* **Work to complete**
Begin with the line containing "Plan du site (278, 1940)" and copy every line after it to the end of the entries, exactly, leaving out the lines before it.
[Data extracts — start]
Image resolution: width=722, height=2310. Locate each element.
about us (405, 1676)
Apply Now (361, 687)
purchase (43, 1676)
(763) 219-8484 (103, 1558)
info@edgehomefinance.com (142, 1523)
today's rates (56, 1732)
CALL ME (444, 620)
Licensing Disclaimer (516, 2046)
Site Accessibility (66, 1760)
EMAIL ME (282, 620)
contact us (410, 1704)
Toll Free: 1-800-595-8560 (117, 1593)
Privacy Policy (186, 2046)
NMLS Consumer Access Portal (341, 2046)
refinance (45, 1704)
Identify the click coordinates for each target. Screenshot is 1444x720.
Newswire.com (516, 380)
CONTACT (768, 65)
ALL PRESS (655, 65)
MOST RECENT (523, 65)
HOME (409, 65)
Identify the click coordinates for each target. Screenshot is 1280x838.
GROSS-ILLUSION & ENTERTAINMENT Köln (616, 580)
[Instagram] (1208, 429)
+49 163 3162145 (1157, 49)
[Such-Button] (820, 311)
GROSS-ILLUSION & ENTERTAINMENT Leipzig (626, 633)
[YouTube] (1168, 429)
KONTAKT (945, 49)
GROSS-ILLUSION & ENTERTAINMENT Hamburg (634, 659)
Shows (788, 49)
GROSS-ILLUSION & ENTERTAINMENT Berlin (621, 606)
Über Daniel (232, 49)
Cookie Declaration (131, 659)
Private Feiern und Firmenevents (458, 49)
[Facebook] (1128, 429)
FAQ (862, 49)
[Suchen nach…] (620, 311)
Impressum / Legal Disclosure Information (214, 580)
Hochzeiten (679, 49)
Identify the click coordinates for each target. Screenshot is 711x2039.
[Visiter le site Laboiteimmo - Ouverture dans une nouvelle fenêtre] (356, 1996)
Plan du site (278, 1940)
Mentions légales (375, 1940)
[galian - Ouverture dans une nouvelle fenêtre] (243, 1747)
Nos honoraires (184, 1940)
[Data extracts — finish]
* **Result for this exercise**
Plan du site (278, 1940)
Mentions légales (375, 1940)
[galian - Ouverture dans une nouvelle fenêtre] (243, 1747)
Nos honoraires (184, 1940)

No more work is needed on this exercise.